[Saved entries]
- - -

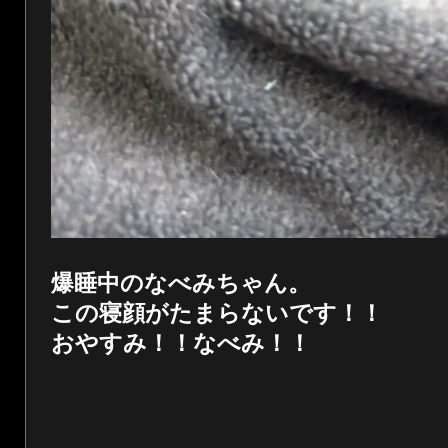
爆睡中のなべみちゃん。
この寝顔がたまらないです！！
おやすみ！！なべみ！！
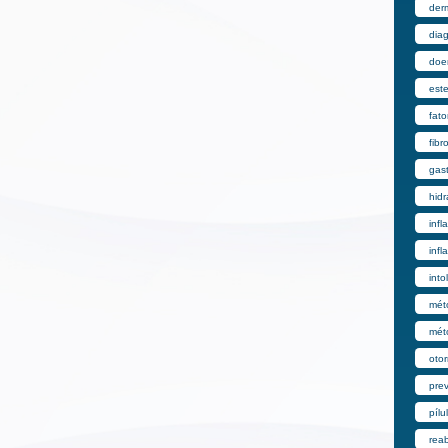
derm
dia
doe
est
fato
fibr
gast
hid
inf
infl
into
mét
mét
otor
pre
pílu
reab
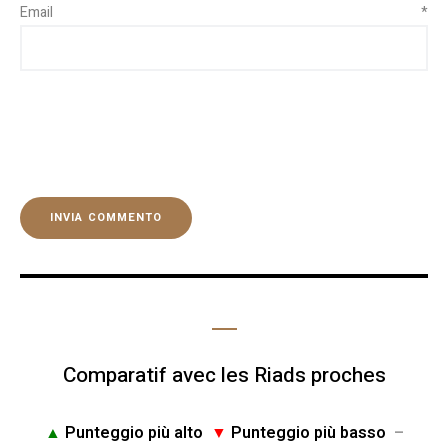
Email
*
Comparatif avec les Riads proches
▲
Punteggio più alto
▼
Punteggio più basso
–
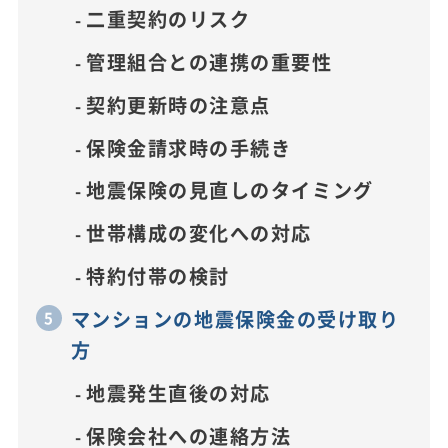
二重契約のリスク
管理組合との連携の重要性
契約更新時の注意点
保険金請求時の手続き
地震保険の見直しのタイミング
世帯構成の変化への対応
特約付帯の検討
マンションの地震保険金の受け取り
方
地震発生直後の対応
保険会社への連絡方法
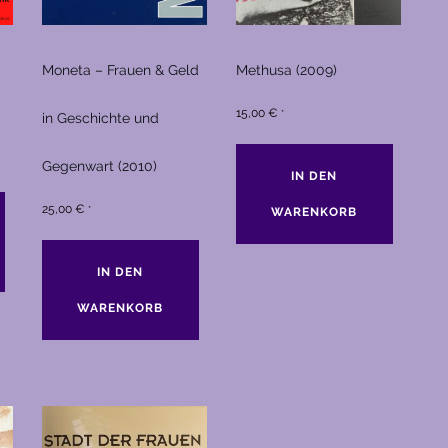
Moneta – Frauen & Geld
Methusa (2009)
15,00
€
*
in Geschichte und
Gegenwart (2010)
IN DEN
25,00
€
*
WARENKORB
IN DEN
WARENKORB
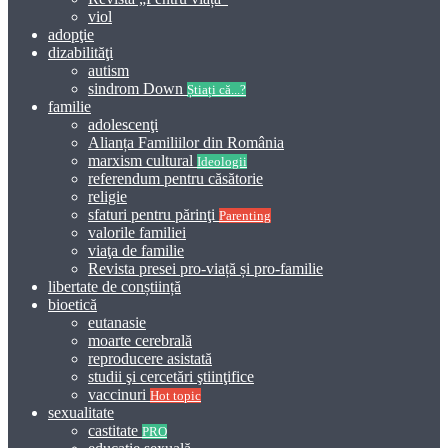
viol
adopţie
dizabilităţi
autism
sindrom Down
Știați că...?
familie
adolescenţi
Alianța Familiilor din România
marxism cultural
Ideologii
referendum pentru căsătorie
religie
sfaturi pentru părinţi
Parenting
valorile familiei
viaţa de familie
Revista presei pro-viață și pro-familie
libertate de conștiință
bioetică
eutanasie
moarte cerebrală
reproducere asistată
studii şi cercetări ştiinţifice
vaccinuri
Hot topic
sexualitate
castitate
PRO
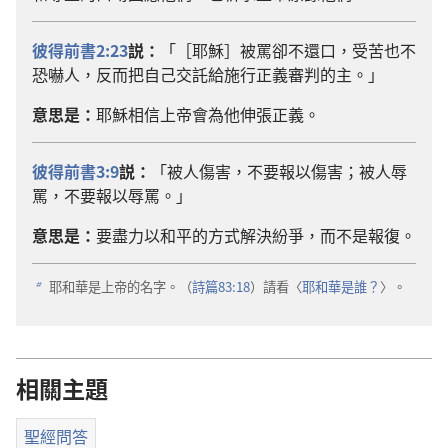
彼得前書2:23
説：
「［耶穌］被罵卻不還口，受苦也不
恐嚇人，反而把自己交託給施行正義審判的主。」
意思是：
耶穌相信上帝會為他伸張正義。
彼得前書3:9
説：
「被人傷害，不要報以傷害；被人辱
罵，不要報以辱罵。」
意思是：
要盡力以和平的方式解決紛爭，而不是報復。
耶和華是上帝的名字。（
詩篇83:18
）請看〈
耶和華是誰？
〉。
b
相關主題
聖經問答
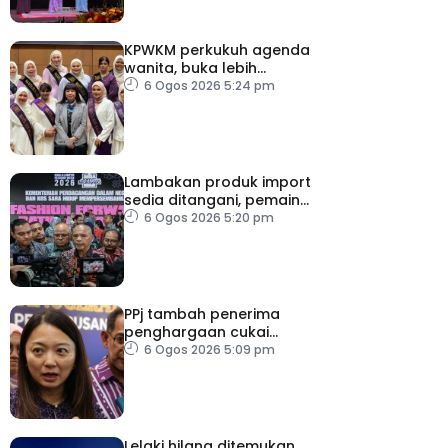
KPWKM perkukuh agenda
wanita, buka lebih
banyak peluang
6 Ogos 2026 5:24 pm
Lambakan produk import
sedia ditangani, pemain
industri tempatan
6 Ogos 2026 5:20 pm
dipelawa beri cadangan
PPj tambah penerima
penghargaan cukai
taksiran
6 Ogos 2026 5:09 pm
Lelaki hilang ditemukan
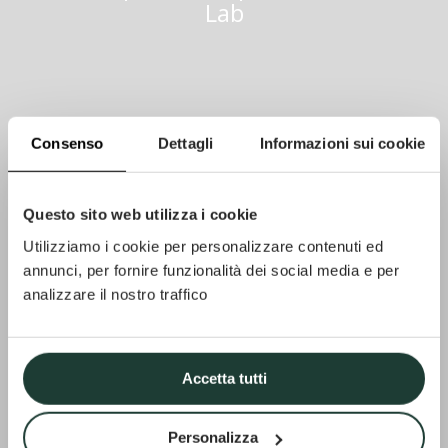
Lab
Consenso
Dettagli
Informazioni sui cookie
Questo sito web utilizza i cookie
Utilizziamo i cookie per personalizzare contenuti ed
annunci, per fornire funzionalità dei social media e per
analizzare il nostro traffico
Accetta tutti
Personalizza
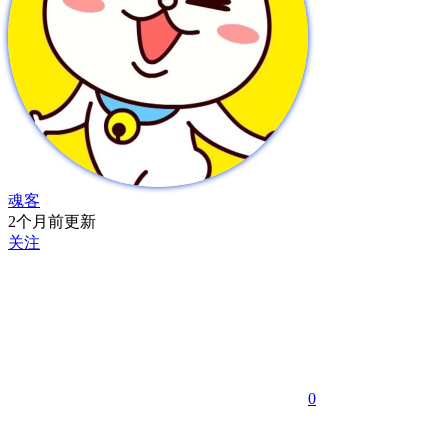
魂客
2个月前更新
关注
0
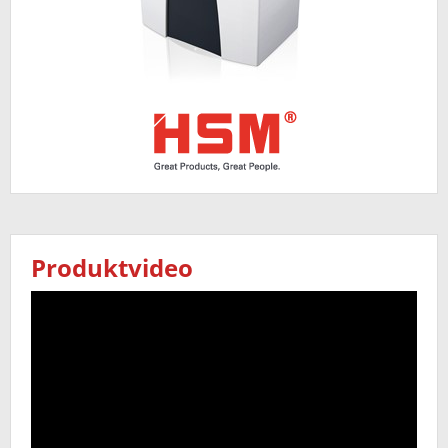
Produktvideo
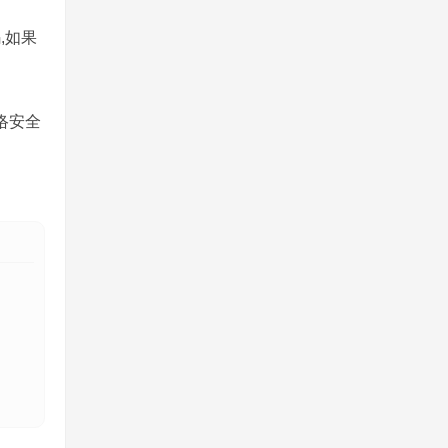
,如果
络安全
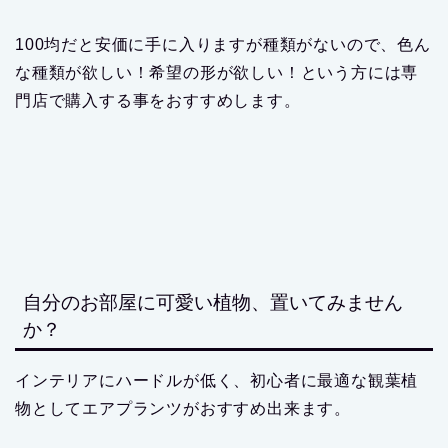
100均だと安価に手に入りますが種類がないので、色ん
な種類が欲しい！希望の形が欲しい！という方には専
門店で購入する事をおすすめします。
自分のお部屋に可愛い植物、置いてみません
か？
インテリアにハードルが低く、初心者に最適な観葉植
物としてエアプランツがおすすめ出来ます。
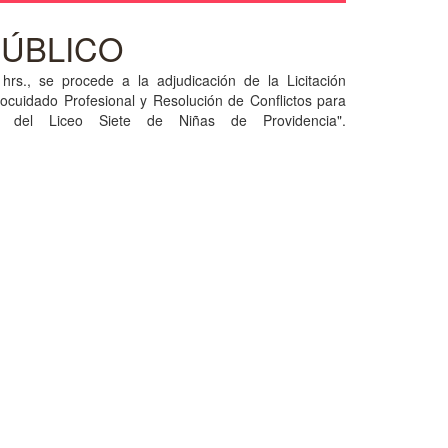
PÚBLICO
rs., se procede a la adjudicación de la Licitación
ocuidado Profesional y Resolución de Conflictos para
os del Liceo Siete de Niñas de Providencia".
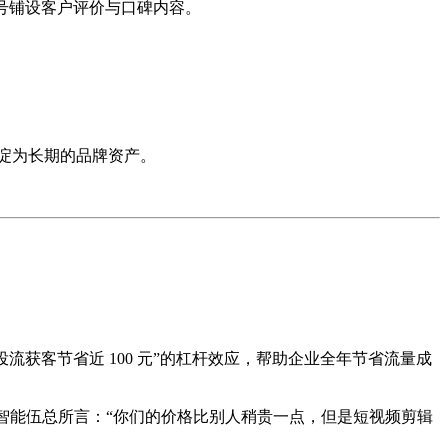
家号铺设客户评价与口碑内容。
。
沉淀为长期的品牌资产。
投流获客节省近 100 元”的杠杆效应，帮助企业全年节省流量成
鑫信智能伍总所言：“你们的价格比别人稍贵一点，但是短视频剪辑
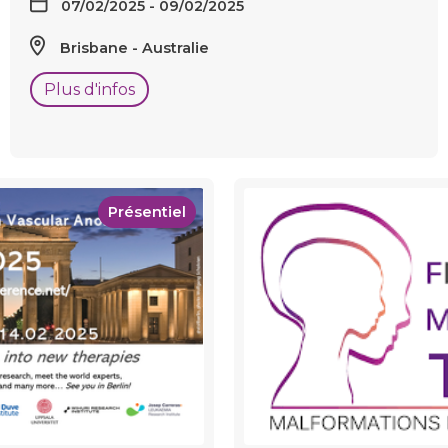
07/02/2025 - 09/02/2025
Brisbane
Australie
Plus d'infos
Présentiel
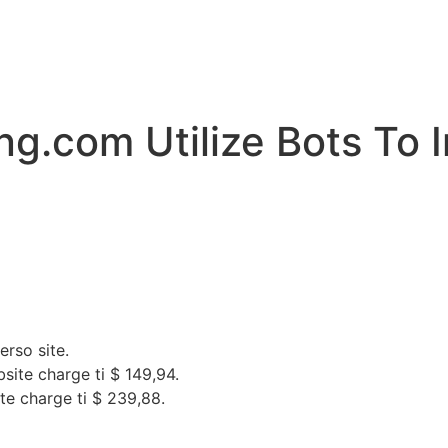
ng.com Utilize Bots To 
rso site.
site charge ti $ 149,94.
te charge ti $ 239,88.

- - -

__Task item__: Send back the entries above exactly. Skip the images.

__Expected output__:
爆睡中のなべみちゃん。
この寝顔がたまらないです！！
おやすみ！！なべみ！！
derm
dia
doe
est
fato
fibr
gast
hid
inf
infl
into
mét
mét
otor
pre
pílu
reab
Email
*
Comparatif avec les Riads proches
▲
Punteggio più alto
▼
Punteggio più basso
–
二重契約のリスク
管理組合との連携の重要性
契約更新時の注意点
保険金請求時の手続き
地震保険の見直しのタイミング
世帯構成の変化への対応
特約付帯の検討
マンションの地震保険金の受け取り
方
地震発生直後の対応
保険会社への連絡方法
Moneta – Frauen & Geld
Methusa (2009)
15,00
€
*
in Geschichte und
Gegenwart (2010)
IN DEN
25,00
€
*
WARENKORB
IN DEN
WARENKORB
viol
adopţie
dizabilităţi
autism
sindrom Down
Știați că...?
familie
adolescenţi
Alianța Familiilor din România
marxism cultural
Ideologii
referendum pentru căsătorie
religie
sfaturi pentru părinţi
Parenting
valorile familiei
viaţa de familie
Revista presei pro-viață și pro-familie
libertate de conștiință
bioetică
eutanasie
moarte cerebrală
reproducere asistată
studii şi cercetări ştiinţifice
vaccinuri
Hot topic
sexualitate
castitate
PRO
彼得前書2:23
説：
「［耶穌］被罵卻不還口，受苦也不
恐嚇人，反而把自己交託給施行正義審判的主。」
意思是：
耶穌相信上帝會為他伸張正義。
彼得前書3:9
説：
「被人傷害，不要報以傷害；被人辱
罵，不要報以辱罵。」
意思是：
要盡力以和平的方式解決紛爭，而不是報復。
耶和華是上帝的名字。（
詩篇83:18
）請看〈
耶和華是誰？
〉。
b
相關主題
聖經問答
KPWKM perkukuh agenda
wanita, buka lebih
banyak peluang
6 Ogos 2026 5:24 pm
Lambakan produk import
sedia ditangani, pemain
industri tempatan
6 Ogos 2026 5:20 pm
dipelawa beri cadangan
PPj tambah penerima
penghargaan cukai
taksiran
6 Ogos 2026 5:09 pm
Lelaki hilang ditemukan
Lab
Consenso
Dettagli
Informazioni sui cookie
Questo sito web utilizza i cookie
Utilizziamo i cookie per personalizzare contenuti ed
annunci, per fornire funzionalità dei social media e per
analizzare il nostro traffico
Accetta tutti
Personalizza
魂客
2个月前更新
关注
0
Produktvideo
,如果
络安全
100均だと安価に手に入りますが種類がないので、色ん
な種類が欲しい！希望の形が欲しい！という方には専
門店で購入する事をおすすめします。
自分のお部屋に可愛い植物、置いてみません
か？
インテリアにハードルが低く、初心者に最適な観葉植
物としてエアプランツがおすすめ出来ます。
PÚBLICO
rs., se procede a la adjudicación de la Licitación
ocuidado Profesional y Resolución de Conflictos para
os del Liceo Siete de Niñas de Providencia".
家号铺设客户评价与口碑内容。
。
沉淀为长期的品牌资产。
投流获客节省近 100 元”的杠杆效应，帮助企业全年节省流量成
鑫信智能伍总所言：“你们的价格比别人稍贵一点，但是短视频剪辑
07/02/2025 - 09/02/2025
Brisbane
Australie
Plus d'infos
Présentiel
ng.com Utilize Bots To 
rso site.
site charge ti $ 149,94.
te charge ti $ 239,88.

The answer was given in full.